Top of RECORD SET

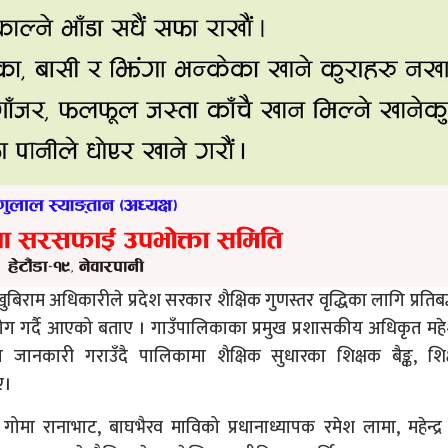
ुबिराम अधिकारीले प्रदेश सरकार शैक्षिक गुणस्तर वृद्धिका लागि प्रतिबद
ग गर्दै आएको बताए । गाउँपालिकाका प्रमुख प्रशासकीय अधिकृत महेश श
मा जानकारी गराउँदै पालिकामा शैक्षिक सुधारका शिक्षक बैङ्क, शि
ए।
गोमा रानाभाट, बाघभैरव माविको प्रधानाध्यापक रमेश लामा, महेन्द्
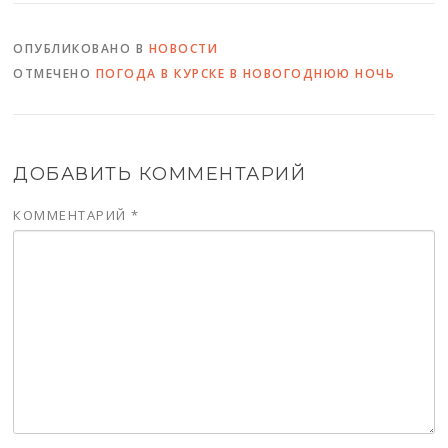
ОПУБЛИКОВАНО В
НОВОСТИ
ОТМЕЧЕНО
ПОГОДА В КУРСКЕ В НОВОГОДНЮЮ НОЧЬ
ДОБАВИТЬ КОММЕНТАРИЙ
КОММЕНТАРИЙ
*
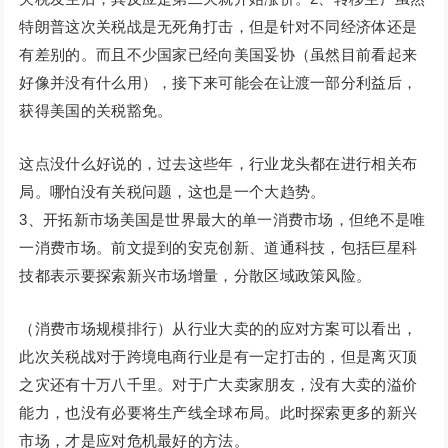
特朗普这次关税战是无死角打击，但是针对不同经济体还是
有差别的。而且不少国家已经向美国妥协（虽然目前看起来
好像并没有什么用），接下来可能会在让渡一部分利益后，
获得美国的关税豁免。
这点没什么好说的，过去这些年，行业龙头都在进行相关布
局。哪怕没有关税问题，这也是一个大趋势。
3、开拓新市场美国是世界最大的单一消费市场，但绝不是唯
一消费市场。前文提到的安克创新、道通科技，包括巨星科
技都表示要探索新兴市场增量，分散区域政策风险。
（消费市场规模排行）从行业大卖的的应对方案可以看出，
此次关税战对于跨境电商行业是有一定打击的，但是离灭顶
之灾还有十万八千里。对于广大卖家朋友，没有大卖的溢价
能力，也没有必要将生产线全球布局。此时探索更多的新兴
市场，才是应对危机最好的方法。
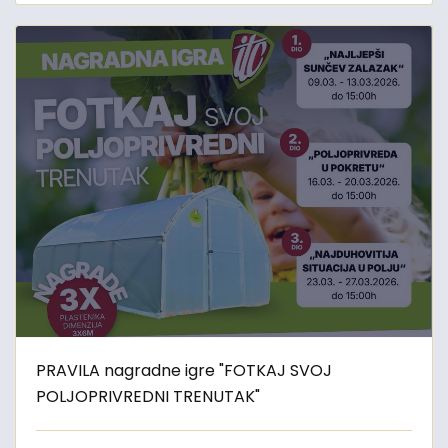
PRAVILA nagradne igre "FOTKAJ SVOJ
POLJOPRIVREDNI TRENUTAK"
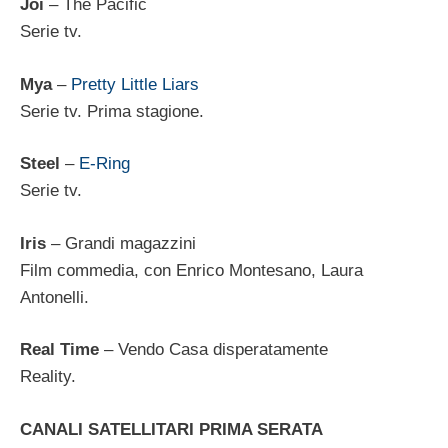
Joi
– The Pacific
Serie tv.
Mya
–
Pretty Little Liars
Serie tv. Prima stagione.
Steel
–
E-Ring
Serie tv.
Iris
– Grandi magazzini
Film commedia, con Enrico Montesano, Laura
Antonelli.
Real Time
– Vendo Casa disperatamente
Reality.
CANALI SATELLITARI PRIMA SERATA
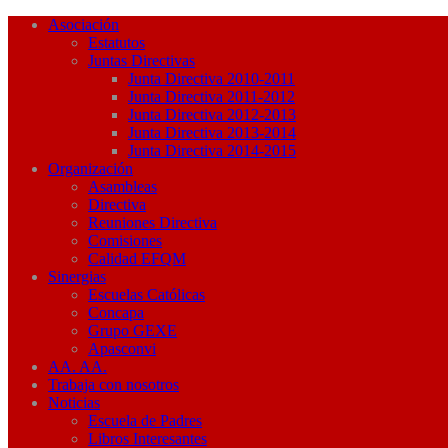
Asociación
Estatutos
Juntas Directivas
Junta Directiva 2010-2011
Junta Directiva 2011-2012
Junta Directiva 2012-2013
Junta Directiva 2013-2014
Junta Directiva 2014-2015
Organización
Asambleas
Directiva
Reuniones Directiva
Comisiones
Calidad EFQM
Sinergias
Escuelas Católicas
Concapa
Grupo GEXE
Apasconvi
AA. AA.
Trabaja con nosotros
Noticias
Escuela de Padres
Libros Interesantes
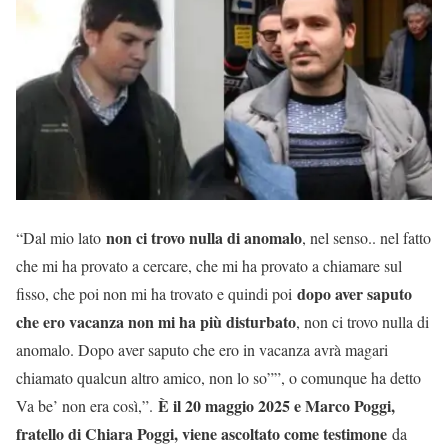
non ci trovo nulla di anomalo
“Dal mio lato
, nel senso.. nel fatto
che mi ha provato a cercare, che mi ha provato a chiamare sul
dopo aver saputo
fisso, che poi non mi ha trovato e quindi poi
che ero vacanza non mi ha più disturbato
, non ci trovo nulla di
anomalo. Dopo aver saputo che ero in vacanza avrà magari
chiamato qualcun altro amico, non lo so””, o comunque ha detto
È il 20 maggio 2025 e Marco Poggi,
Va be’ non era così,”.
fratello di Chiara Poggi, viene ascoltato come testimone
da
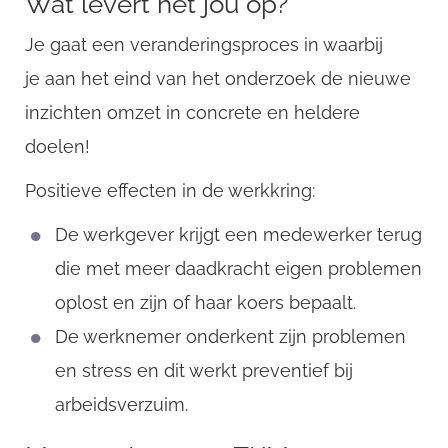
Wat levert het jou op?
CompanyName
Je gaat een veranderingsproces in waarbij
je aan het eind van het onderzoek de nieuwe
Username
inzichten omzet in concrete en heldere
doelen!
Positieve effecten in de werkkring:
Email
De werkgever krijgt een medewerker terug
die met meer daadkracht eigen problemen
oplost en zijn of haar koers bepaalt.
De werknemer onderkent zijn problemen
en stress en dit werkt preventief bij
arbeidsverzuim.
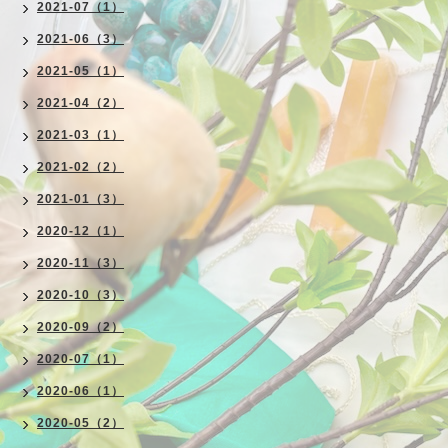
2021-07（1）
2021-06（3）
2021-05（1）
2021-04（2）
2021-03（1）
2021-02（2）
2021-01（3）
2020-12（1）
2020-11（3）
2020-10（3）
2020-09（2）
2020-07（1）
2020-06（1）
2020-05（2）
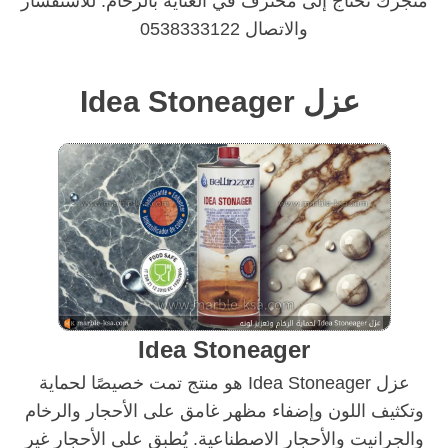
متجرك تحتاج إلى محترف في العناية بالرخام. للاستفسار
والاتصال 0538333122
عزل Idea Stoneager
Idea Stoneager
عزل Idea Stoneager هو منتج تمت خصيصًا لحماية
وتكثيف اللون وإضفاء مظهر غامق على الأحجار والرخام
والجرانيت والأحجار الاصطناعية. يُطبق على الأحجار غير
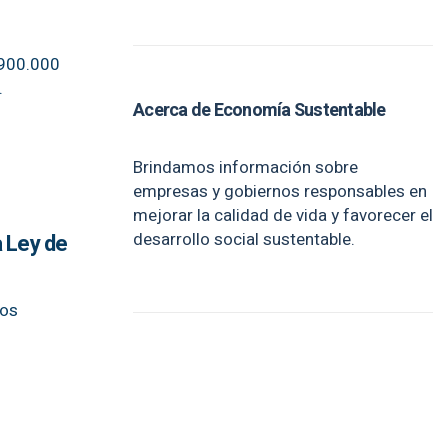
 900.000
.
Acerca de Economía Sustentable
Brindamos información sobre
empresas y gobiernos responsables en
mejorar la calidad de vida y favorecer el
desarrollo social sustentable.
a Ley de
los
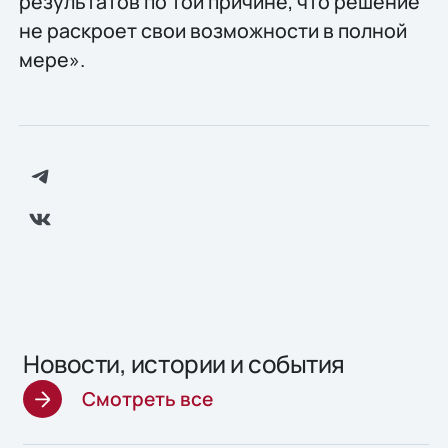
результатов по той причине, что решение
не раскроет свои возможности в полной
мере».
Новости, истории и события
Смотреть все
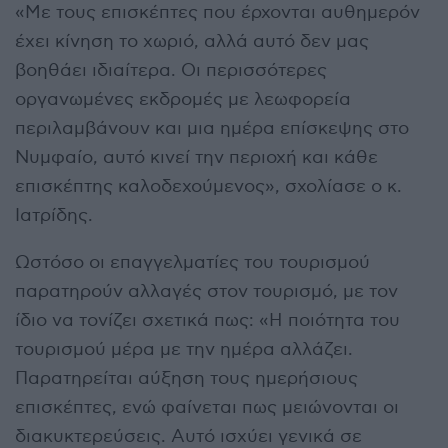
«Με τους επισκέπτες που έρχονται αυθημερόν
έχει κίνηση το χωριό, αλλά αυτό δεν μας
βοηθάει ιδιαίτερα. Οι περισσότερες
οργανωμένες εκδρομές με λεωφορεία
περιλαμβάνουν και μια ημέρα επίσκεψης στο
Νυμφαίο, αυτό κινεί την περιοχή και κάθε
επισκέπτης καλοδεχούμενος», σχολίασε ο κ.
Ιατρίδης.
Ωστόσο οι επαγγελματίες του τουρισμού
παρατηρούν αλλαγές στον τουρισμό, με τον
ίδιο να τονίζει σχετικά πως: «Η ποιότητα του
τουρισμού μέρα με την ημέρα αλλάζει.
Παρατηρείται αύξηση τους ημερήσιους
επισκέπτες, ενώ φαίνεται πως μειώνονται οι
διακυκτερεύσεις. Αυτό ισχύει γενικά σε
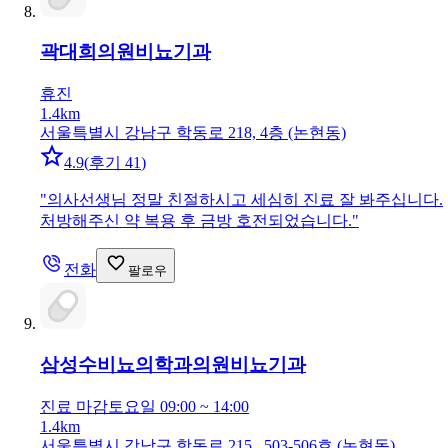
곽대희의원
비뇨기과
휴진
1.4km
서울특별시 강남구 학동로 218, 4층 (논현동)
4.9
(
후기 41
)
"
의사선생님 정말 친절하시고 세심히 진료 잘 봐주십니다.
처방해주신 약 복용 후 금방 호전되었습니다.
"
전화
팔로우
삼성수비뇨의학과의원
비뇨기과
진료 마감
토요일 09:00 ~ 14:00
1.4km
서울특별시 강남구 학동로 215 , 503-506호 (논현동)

Bottom of RECORD SET

* _ACTIVITY_
Could you retype the records above exactly, omitting the pictures?

* _ANSWER SECTION_
ुबिराम अधिकारीले प्रदेश सरकार शैक्षिक गुणस्तर वृद्धिका लागि प्रतिबद
ग गर्दै आएको बताए । गाउँपालिकाका प्रमुख प्रशासकीय अधिकृत महेश श
मा जानकारी गराउँदै पालिकामा शैक्षिक सुधारका शिक्षक बैङ्क, शि
ए।
गोमा रानाभाट, बाघभैरव माविको प्रधानाध्यापक रमेश लामा, महेन्द्
ОПУБЛИКОВАНО В
НОВОСТИ
ОТМЕЧЕНО
ПОГОДА В КУРСКЕ В НОВОГОДНЮЮ НОЧЬ
ДОБАВИТЬ КОММЕНТАРИЙ
КОММЕНТАРИЙ
*
特朗普这次关税战是无死角打击，但是针对不同经济体还是
有差别的。而且不少国家已经向美国妥协（虽然目前看起来
好像并没有什么用），接下来可能会在让渡一部分利益后，
获得美国的关税豁免。
这点没什么好说的，过去这些年，行业龙头都在进行相关布
局。哪怕没有关税问题，这也是一个大趋势。
3、开拓新市场美国是世界最大的单一消费市场，但绝不是唯
一消费市场。前文提到的安克创新、道通科技，包括巨星科
技都表示要探索新兴市场增量，分散区域政策风险。
（消费市场规模排行）从行业大卖的的应对方案可以看出，
此次关税战对于跨境电商行业是有一定打击的，但是离灭顶
之灾还有十万八千里。对于广大卖家朋友，没有大卖的溢价
能力，也没有必要将生产线全球布局。此时探索更多的新兴
市场，才是应对危机最好的方法。
PRAVILA nagradne igre "FOTKAJ SVOJ
POLJOPRIVREDNI TRENUTAK"
Joi
– The Pacific
Serie tv.
Mya
–
Pretty Little Liars
Serie tv. Prima stagione.
Steel
–
E-Ring
Serie tv.
Iris
– Grandi magazzini
Film commedia, con Enrico Montesano, Laura
Antonelli.
Real Time
– Vendo Casa disperatamente
Reality.
CANALI SATELLITARI PRIMA SERATA
Asociación
Estatutos
Juntas Directivas
Junta Directiva 2010-2011
Junta Directiva 2011-2012
Junta Directiva 2012-2013
Junta Directiva 2013-2014
Junta Directiva 2014-2015
Organización
Asambleas
Directiva
Reuniones Directiva
Comisiones
Calidad EFQM
Sinergias
Escuelas Católicas
Concapa
Grupo GEXE
Apasconvi
AA. AA.
Trabaja con nosotros
Noticias
Escuela de Padres
Libros Interesantes
non ci trovo nulla di anomalo
“Dal mio lato
, nel senso.. nel fatto
che mi ha provato a cercare, che mi ha provato a chiamare sul
dopo aver saputo
fisso, che poi non mi ha trovato e quindi poi
che ero vacanza non mi ha più disturbato
, non ci trovo nulla di
anomalo. Dopo aver saputo che ero in vacanza avrà magari
chiamato qualcun altro amico, non lo so””, o comunque ha detto
È il 20 maggio 2025 e Marco Poggi,
Va be’ non era così,”.
fratello di Chiara Poggi, viene ascoltato come testimone
da
Wat levert het jou op?
CompanyName
Je gaat een veranderingsproces in waarbij
je aan het eind van het onderzoek de nieuwe
Username
inzichten omzet in concrete en heldere
doelen!
Positieve effecten in de werkkring:
Email
De werkgever krijgt een medewerker terug
die met meer daadkracht eigen problemen
oplost en zijn of haar koers bepaalt.
De werknemer onderkent zijn problemen
en stress en dit werkt preventief bij
arbeidsverzuim.
2021-07（1）
2021-06（3）
2021-05（1）
2021-04（2）
2021-03（1）
2021-02（2）
2021-01（3）
2020-12（1）
2020-11（3）
2020-10（3）
2020-09（2）
2020-07（1）
2020-06（1）
2020-05（2）
متجرك تحتاج إلى محترف في العناية بالرخام. للاستفسار
والاتصال 0538333122
عزل Idea Stoneager
Idea Stoneager
عزل Idea Stoneager هو منتج تمت خصيصًا لحماية
وتكثيف اللون وإضفاء مظهر غامق على الأحجار والرخام
والجرانيت والأحجار الاصطناعية. يُطبق على الأحجار غير
 900.000
.
Acerca de Economía Sustentable
Brindamos información sobre
empresas y gobiernos responsables en
mejorar la calidad de vida y favorecer el
desarrollo social sustentable.
a Ley de
los
результатов по той причине, что решение
не раскроет свои возможности в полной
мере».
Новости, истории и события
Смотреть все
«Με τους επισκέπτες που έρχονται αυθημερόν
έχει κίνηση το χωριό, αλλά αυτό δεν μας
βοηθάει ιδιαίτερα. Οι περισσότερες
οργανωμένες εκδρομές με λεωφορεία
περιλαμβάνουν και μια ημέρα επίσκεψης στο
Νυμφαίο, αυτό κινεί την περιοχή και κάθε
επισκέπτης καλοδεχούμενος», σχολίασε ο κ.
Ιατρίδης.
Ωστόσο οι επαγγελματίες του τουρισμού
παρατηρούν αλλαγές στον τουρισμό, με τον
ίδιο να τονίζει σχετικά πως: «Η ποιότητα του
τουρισμού μέρα με την ημέρα αλλάζει.
Παρατηρείται αύξηση τους ημερήσιους
επισκέπτες, ενώ φαίνεται πως μειώνονται οι
διακυκτερεύσεις. Αυτό ισχύει γενικά σε
곽대희의원
비뇨기과
휴진
1.4km
서울특별시 강남구 학동로 218, 4층 (논현동)
4.9
(
후기 41
)
"
의사선생님 정말 친절하시고 세심히 진료 잘 봐주십니다.
처방해주신 약 복용 후 금방 호전되었습니다.
"
전화
팔로우
삼성수비뇨의학과의원
비뇨기과
진료 마감
토요일 09:00 ~ 14:00
1.4km
서울특별시 강남구 학동로 215 , 503-506호 (논현동)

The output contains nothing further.